Natalie Rodriguez, J.D., Assistant Dean of Academic Success and Associate Professor of Law, Southwestern Law School

Assistant Dean Rodriguez joined the Southwestern faculty as the Academic Success and Bar-Related Programs Fellow in 2012. Soon after she became the Co-director of Academic Success and Bar-Related Programs and in 2017, she became Assistant Dean of Academic Success.

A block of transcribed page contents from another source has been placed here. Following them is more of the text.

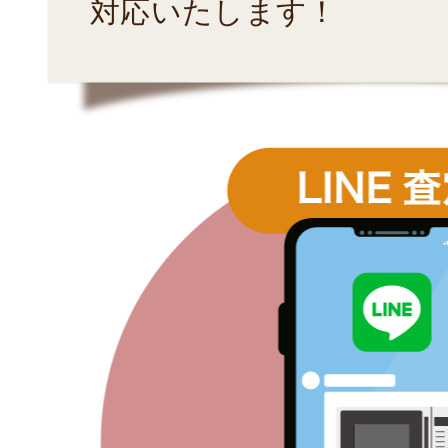
対応いたします！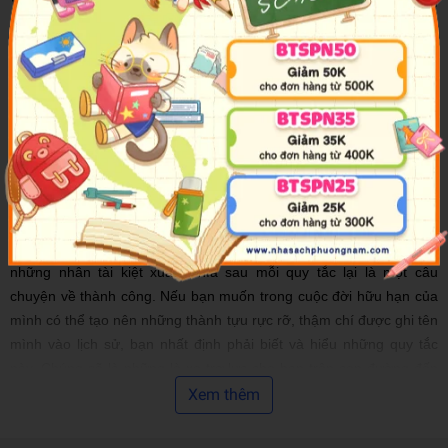
Vậy thì nguyên nhân nào mà West Point có thể đào tạo ra những
bậc anh tài kiệt xuất, có thể “hô mưa gọi gió” như những vị tướng
quân Douglas MacArthur, George Smith Patton Jr., Dwight David
Eisenhower? Chính là vì West Point đã đem lại niềm tin, khi đối mặt
với khó khăn, anh ta sẽ có quyết tâm lớn gấp trăm lần người bình
thường cùng với đầu óc tỉnh táo, có khát vọng mãnh liệt để vượt
lên nghịch cảnh, nhờ thế mà giành được thắng lợi cuối cùng.
Mục đích của cuốn sách
Cuốn sách này sẽ hệ thống lại những quy tắc, biện pháp mà Học
viện quân sự West Point đã áp dụng để đào tạo và bồi dưỡng nên
những nhân tài kiệt xuất. Phía sau mỗi quy tắc lại là một câu
chuyện về thành công. Nếu bạn muốn trong cuộc đời hữu hạn của
mình có thể tạo nên những thành tựu rực rỡ, thậm chí được ghi tên
mình vào lịch sử, bạn nhất định phải biết và hiểu những quy tắc
này. Chúng sẽ là những lò xo trợ lực cho bạn trên con đường đến
với thành công, giúp bạn vượt qua mọi nghịch cảnh để giành lấy
Xem thêm
chiến thắng cuối cùng.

Dean Rodriguez has designed and taught a number of programs and courses to support students in achieving academic success, both in law school and on the bar exam.  Dean Rodriguez is particularly passionate about helping students harness the power of cognitive learning theory to maximize the results from effective study habits.  She also believes that the most successful students are those who are able to make the connection between academic and professional competencies early on in their academic journey.  Her course design model, which uses a number of cognitive learning principles, has been used by other law schools seeking to create or enhance academic or bar support programs.

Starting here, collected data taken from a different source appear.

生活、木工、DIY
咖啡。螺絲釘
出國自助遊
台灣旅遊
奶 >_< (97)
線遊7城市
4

Dean Rodriguez has served on the executive board of the American Association of Law Schools (AALS), Academic Support Section and on various committees for the Association of Academic Support Educators (AASE), including AASE’s Bar Advocacy Committee. She has played an active role in many of the recent studies regarding the bar exam including the California State Bar studies as an Advisory Group Member for the “Performance Changes on the California Bar Examination” report as well as the national study “Building a Better Bar: Capturing Minimum Competence” by the Institute for the Advancement of the American Legal System (IAALS). Her legal practice experience is in Estate Planning and Probate.

 

 

Michelle Zakarin, J.D., Associate Professor of Legal Process, Touro College, Jacob D. Fuchsberg Law Center

Professor Zakarin has been teaching Legal Process, the first year legal research and writing course, since 2003 and, in 2010, she proposed and developed the course Cybercrime which she has been teaching, when offered, since its adoption.  With an undergraduate degree in Computer Science, she combined her interest in technology with her interest in the law by creating this popular elective course. In Cybercrime, law students study issues involving technology and the applicability of the Fourth Amendment, statutory regulations in obtaining stored data, cyberbullying, stalking, harassment and more. In 2014, she appeared on the Touro Law Center radio show, On the Docket, to discuss and answer questions about the United States Supreme Court case Riley v. California that ruled on whether cell phones found incident to a lawful arrest may be searched without a warrant.
She recently authored a book chapter in Millennial Leadership in Law Schools, to be published by Hein in 2020. Her chapter is titled, The Importance of Feedback and it discusses, among other things, the use of technology to provide feedback. Professor Zakarin has also presented at various academic conferences about the use of technology to provide meaningful feedback to students.